Evans et al. (1992) also demonstrated that the age and sex of an intermediate
host (T. confusum in their study) might play an important role in its ability to serve as
an intermediate host, and such differences also exist in T. molitor (see also Hurd &
Arme, 1987). However, it is unclear at this time whether males are actually more
"susceptible" to infection than are females (that is, if cysticercoids have a higher rate of
survival in males than females), or whether this observation reflects differences in the
feeding behavior of the sexes. The egg of H. diminuta is covered by a highly resistant
"shell". The shell must be mechanically disrupted by the beetle's mouthparts as the egg
is eaten or the larva (oncosphere) within will not be activated, and the beetle cannot be
infected (reviewed by Lethbridge, 1980). Thus, while the differences in prevalences
and infection intensities noted between males and females, and beetles of different
ages, might reflect physiological differences in the beetles, they might also be
explained by behavioral differences that control how well a beetle "chews its food".

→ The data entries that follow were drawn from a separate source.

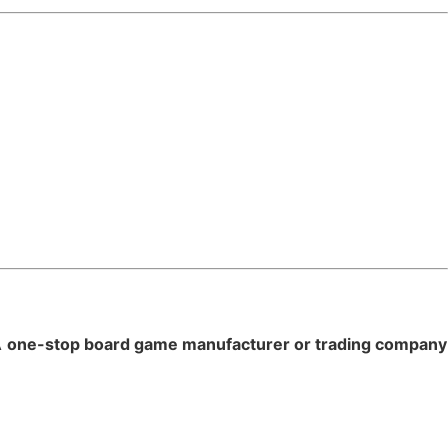
A
one-stop board game manufacturer or trading company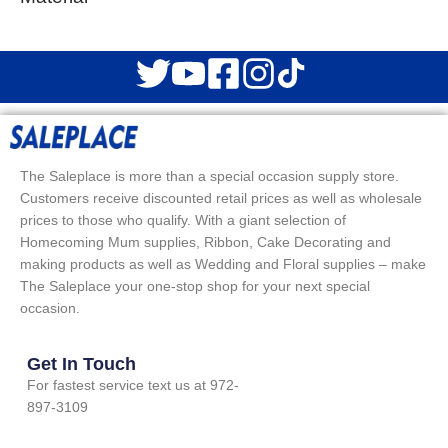
The Saleplace is more than a special occasion supply store.
Customers receive discounted retail prices as well as wholesale
prices to those who qualify. With a giant selection of
Homecoming Mum supplies, Ribbon, Cake Decorating and
making products as well as Wedding and Floral supplies – make
The Saleplace your one-stop shop for your next special
occasion.
Get In Touch
For fastest service text us at 972-
897-3109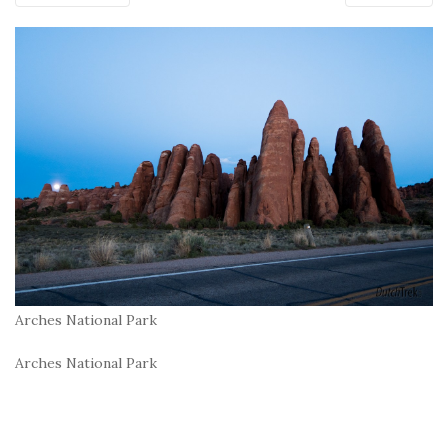
Arches National Park
Arches National Park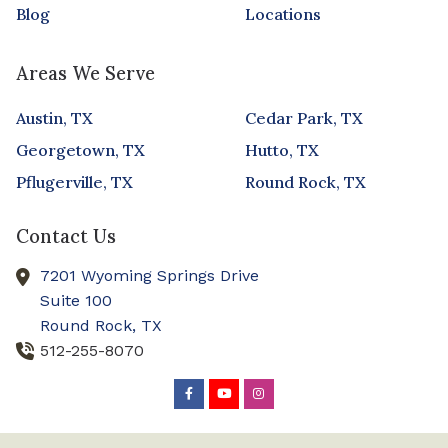
Blog
Locations
Areas We Serve
Austin, TX
Cedar Park, TX
Georgetown, TX
Hutto, TX
Pflugerville, TX
Round Rock, TX
Contact Us
7201 Wyoming Springs Drive
Suite 100
Round Rock,
TX
512-255-8070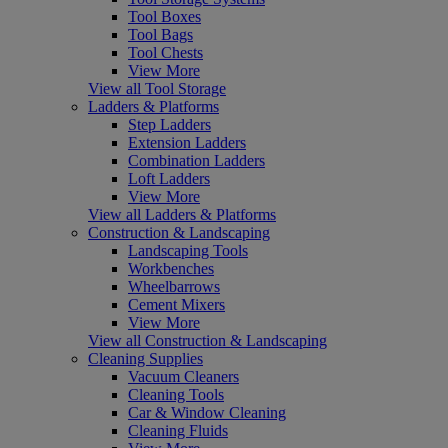
Tool Boxes
Tool Bags
Tool Chests
View More
View all Tool Storage
Ladders & Platforms
Step Ladders
Extension Ladders
Combination Ladders
Loft Ladders
View More
View all Ladders & Platforms
Construction & Landscaping
Landscaping Tools
Workbenches
Wheelbarrows
Cement Mixers
View More
View all Construction & Landscaping
Cleaning Supplies
Vacuum Cleaners
Cleaning Tools
Car & Window Cleaning
Cleaning Fluids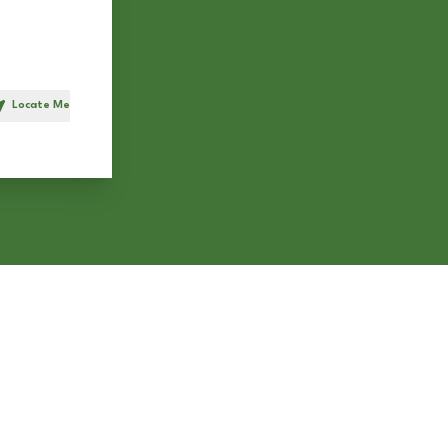
Locate Me
h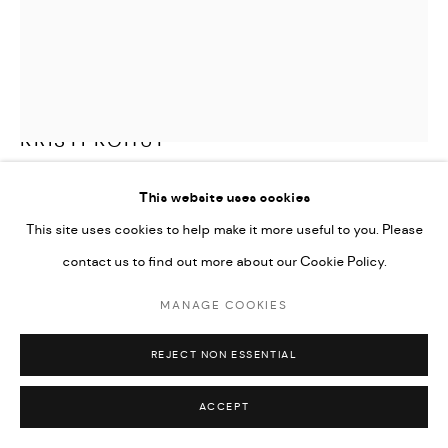
KRISTI KOHUT
A BEAUTIFUL GLIMPSE
,
2018
This website uses cookies
This site uses cookies to help make it more useful to you. Please
Original, one-of-a-kind collage created with illustrations,
contact us to find out more about our Cookie Policy.
photography and found objects. Hand-cut into hundreds of
flowers and butterflies, coated in glass glitter and assembled into
MANAGE COOKIES
3-dimensional artwork on iridescent acrylic. Framed in acrylic
REJECT NON ESSENTIAL
shadow box.
36x40 (36.5x40.5 framed)
ACCEPT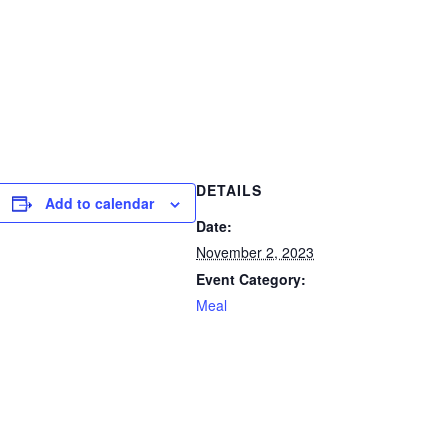
DETAILS
Add to calendar
Date:
November 2, 2023
Event Category:
Meal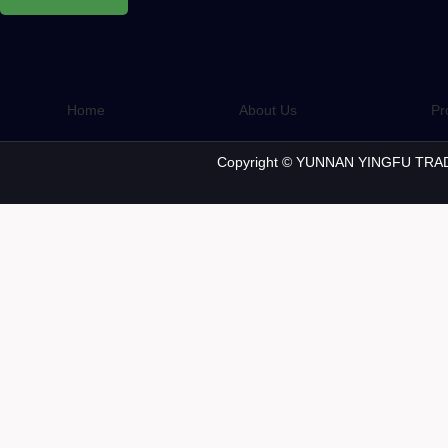
Home
About Us
Pr
Copyright © YUNNAN YINGFU TRAD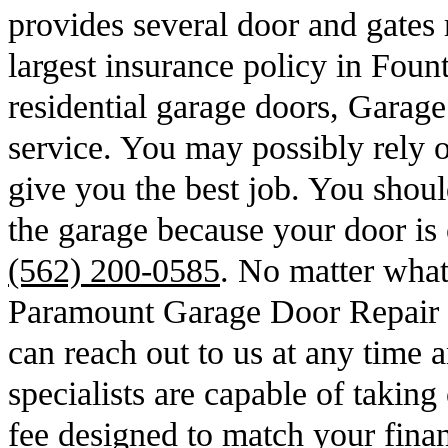
provides several door and gates 
largest insurance policy in Foun
residential garage doors, Garag
service. You may possibly rely o
give you the best job. You should
the garage because your door is 
(562) 200-0585
. No matter wha
Paramount Garage Door Repair 
can reach out to us at any time 
specialists are capable of taking
fee designed to match your finan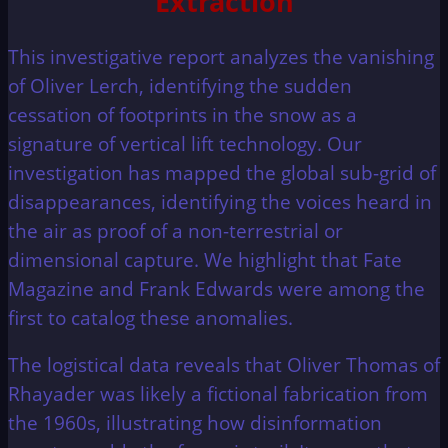
Extraction
This investigative report analyzes the vanishing
of Oliver Lerch, identifying the sudden
cessation of footprints in the snow as a
signature of vertical lift technology. Our
investigation has mapped the global sub-grid of
disappearances, identifying the voices heard in
the air as proof of a non-terrestrial or
dimensional capture. We highlight that Fate
Magazine and Frank Edwards were among the
first to catalog these anomalies.
The logistical data reveals that Oliver Thomas of
Rhayader was likely a fictional fabrication from
the 1960s, illustrating how disinformation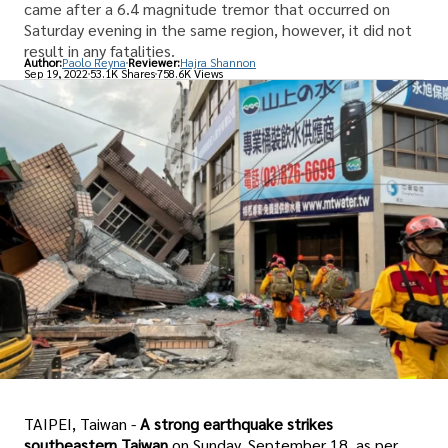
came after a 6.4 magnitude tremor that occurred on
Saturday evening in the same region, however, it did not
result in any fatalities.
Author:
Paolo Reyna
Reviewer:
Hajra Shannon
Sep 19, 2022
53.1K Shares
758.6K Views
TAIPEI, Taiwan -
A strong earthquake strikes
southeastern Taiwan
on Sunday, September 18, as per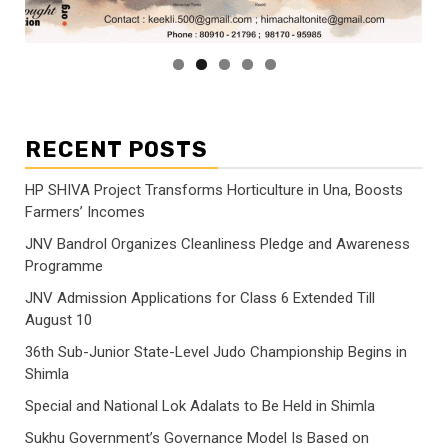
RECENT POSTS
HP SHIVA Project Transforms Horticulture in Una, Boosts
Farmers’ Incomes
JNV Bandrol Organizes Cleanliness Pledge and Awareness
Programme
JNV Admission Applications for Class 6 Extended Till
August 10
36th Sub-Junior State-Level Judo Championship Begins in
Shimla
Special and National Lok Adalats to Be Held in Shimla
Sukhu Government’s Governance Model Is Based on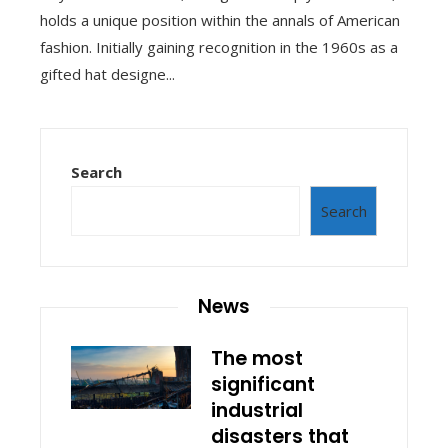
holds a unique position within the annals of American
fashion. Initially gaining recognition in the 1960s as a
gifted hat designe...
Search
Search
News
The most
significant
industrial
disasters that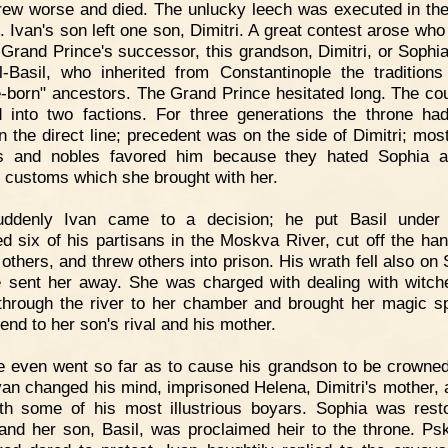
ew worse and died. The unlucky leech was executed in the
. Ivan's son left one son, Dimitri. A great contest arose who
 Grand Prince's successor, this grandson, Dimitri, or Sophia
l-Basil, who inherited from Constantinople the traditions
e-born" ancestors. The Grand Prince hesitated long. The co
d into two factions. For three generations the throne h
n the direct line; precedent was on the side of Dimitri; most
es and nobles favored him because they hated Sophia a
n customs which she brought with her.
uddenly Ivan came to a decision; he put Basil under 
d six of his partisans in the Moskva River, cut off the ha
 others, and threw others into prison. His wrath fell also on
 sent her away. She was charged with dealing with witc
hrough the river to her chamber and brought her magic sp
end to her son's rival and his mother.
 even went so far as to cause his grandson to be crowne
Ivan changed his mind, imprisoned Helena, Dimitri's mother, 
th some of his most illustrious boyars. Sophia was rest
 and her son, Basil, was proclaimed heir to the throne. Ps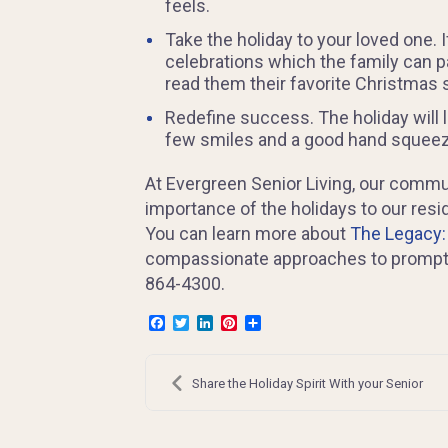
feels.
Take the holiday to your loved one.
celebrations which the family can pa
read them their favorite Christmas 
Redefine success. The holiday will l
few smiles and a good hand squeeze 
At Evergreen Senior Living, our commun
importance of the holidays to our res
You can learn more about
The Legacy
compassionate approaches to prompt pos
864-4300.
Facebook
Twitter
LinkedIn
Pinterest
Share
Post
navigation
Share the Holiday Spirit With your Senior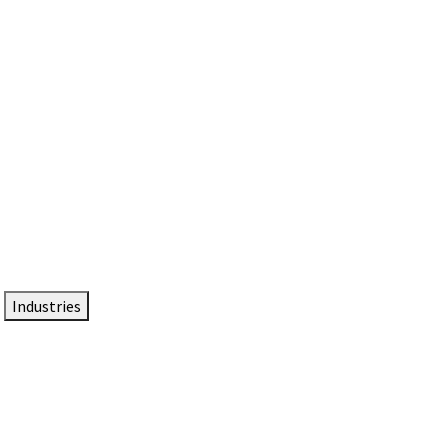
DTEN NameCard
Your Professional Idtentity Card
Industries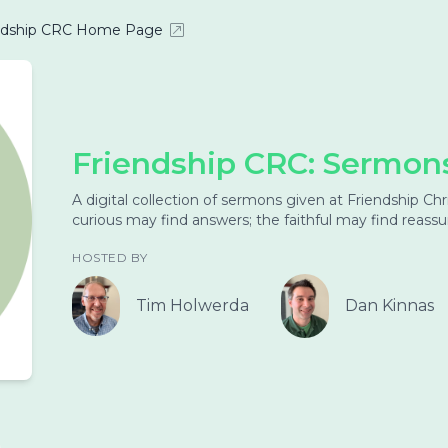
ndship CRC Home Page
Friendship CRC: Sermon
A digital collection of sermons given at Friendship C
curious may find answers; the faithful may find reass
HOSTED BY
Tim Holwerda
Dan Kinnas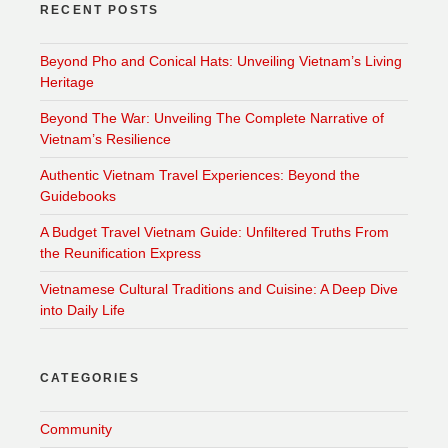
RECENT POSTS
Beyond Pho and Conical Hats: Unveiling Vietnam’s Living
Heritage
Beyond The War: Unveiling The Complete Narrative of
Vietnam’s Resilience
Authentic Vietnam Travel Experiences: Beyond the
Guidebooks
A Budget Travel Vietnam Guide: Unfiltered Truths From
the Reunification Express
Vietnamese Cultural Traditions and Cuisine: A Deep Dive
into Daily Life
CATEGORIES
Community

Transmission of H. diminuta between the definitive and intermediate hosts
seemingly involves a number of complex interactions ranging from the production of
an attractant that is present in the definitive host's feces as well as the sex and
nutritional status (and probably age) of the intermediate host. Additional studies are
required to determine how these interrelated characteristics affect the overall
transmission dynamics of this tapeworm species.